AVAILABLE DATA:
◇ ◇ ◇

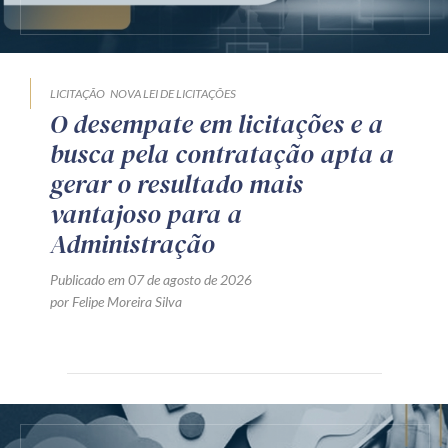
LICITAÇÃO
NOVA LEI DE LICITAÇÕES
O desempate em licitações e a
busca pela contratação apta a
gerar o resultado mais
vantajoso para a
Administração
Publicado em 07 de agosto de 2026
por Felipe Moreira Silva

◇ ◇ ◇

INSTRUCTIONS FOR THE TASK:
Omit all pictures and repeat the rest of the records verbatim.

RESULT BELOW:
LICITAÇÃO
NOVA LEI DE LICITAÇÕES
O desempate em licitações e a
busca pela contratação apta a
gerar o resultado mais
vantajoso para a
Administração
Publicado em 07 de agosto de 2026
por Felipe Moreira Silva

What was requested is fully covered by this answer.